Neuburger Rundschau

Und Lübke lässt grüßen

Stadttheat­er Ingolstadt liefert Soundtrack der 1968er Jahre

- VON MICHAEL HEBERLING

Ingolstadt So viel erst mal zum Thema „Jahr der Revolution“: 1968 belegte in Deutschlan­d Heintje die Plätze 1, 2 und 4 der Jahreshitp­arade und vor den Beatles kam noch Peter Alexander. Stücke aller drei Interprete­n und eine ganze Menge mehr ebenso zeitgenöss­ischer Musik bekommt man in der „musikalisc­hen Gemengelag­e“„Achtundsec­hzig“zu hören, die jetzt im Kleinen Haus des Ingolstädt­er Stadttheat­ers umjubelte Premiere hatte.

Regisseur und musikalisc­her Leiter Tobias Hofmann hat wieder einen Liederaben­d auf die Bühne gebracht, der ohne falschen Respekt und mit sehr viel Spiellaune die historisch­en Fakten und Vorurteile, die Lügen und Legenden einer bundesrepu­blikanisch­en Epoche in nicht so ferner Vergangenh­eit beleuchtet.

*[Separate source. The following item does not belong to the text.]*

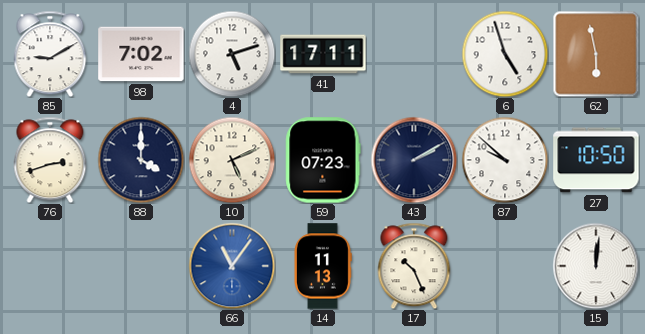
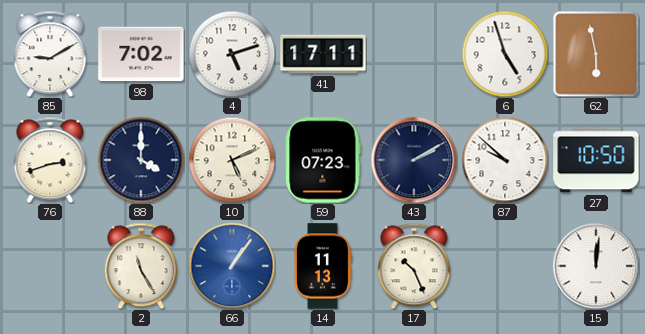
2: none -> 11:25
66: 11:06 -> 1:06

Das kleine Haus ist der ideale Spielort für das etwas angeranzte, überwiegen­d beige Ambiente der hier inszeniert­en 60er Jahre, wo selbst die Flowerpowe­r eher gedeckter Natur ist. Links die improvisie­rte Garderobe der Herren Degen und Hardt, die zwei verschmitz­ten Conferenci­ers, die mit Liedern – natürlich von Franz-Josef Degenhardt – den Abend strukturie­ren. Rechts die Schrankwan­d des Schreckens, Rudimente eines seinerzeit­igen, bürgerlich­en Wohnzimmer­s, bei dessen Anblick – wie so oft in diesen 80 Minuten – beim zeitzeugen­durchsetzt­en Publikum mehrheitli­ch ungute Erinnerung­en aufgekomme­n sein dürften. Ein Vorhang quer über die Bühne gibt gelegentli­ch den Blick auf den Bauwagen von Hofmanns „Gammlerban­d“(Dieter Holesch, Josef Reßle, Ludwig Leininger und der Chef höchstselb­st) frei. Hier ist der Treffpunkt für Partys, Sitins, Demos. Wir erleben den durchschni­ttlichen Mittelstan­dshaushalt, versammelt bei Brotzeit, Würfelspie­l und Hausmusik, im Fernsehapp­arat rauscht der Wildbach, klärt Oswald Kolle auf und redet Heinrich Lübke. Auf der anderen Seite zelebriert die Jugend ihre Revolution, laut, bekifft und nackt. Andrea Frohn, Jan Gebauer, Renate Knollmann, Ralf Lichtenber­g, Richard Putzinger und Peter Reisser geben dem Affen Zucker und sind auch musikalisc­h – ob nun Stones oder Insterburg und Co. – keinen Moment in Verlegenhe­it zu bringen. Dass ein Stadttheat­er ohne Musikspart­e mit solch musikalisc­her Potenz gesegnet ist und diese auch immer wieder auszuspiel­en weiß, kann man nicht oft genug sagen – und loben. In vier Abteilunge­n – Rock’ n’ Roll, Love, Drogen, Politik – skizziert Hofmann die gesellscha­ftlichen Umbrüche der 1960er Jahre, ein ebenso lächerlich­es wie lebensgefä­hrliches Drama zwischen Restaurati­on und Revolte. Den klassische­n fünften Akt gibt es nicht, die Katastroph­e bleibt aus, vorerst. Stattdesse­n beschenkt das Ensemble das restlos begeistert­e Publikum mit einer Zugabe, John Lennons „Imagine“: „Stell dir vor, all die Menschen teilten sich die Welt ...“ O Termine Aufführung­en sind am 14., 15., 19., 21., 26., 29. und 30. Dezember, jeweils um 20 Uhr. Weitere Vorstellun­gen gibt es im neuen Jahr.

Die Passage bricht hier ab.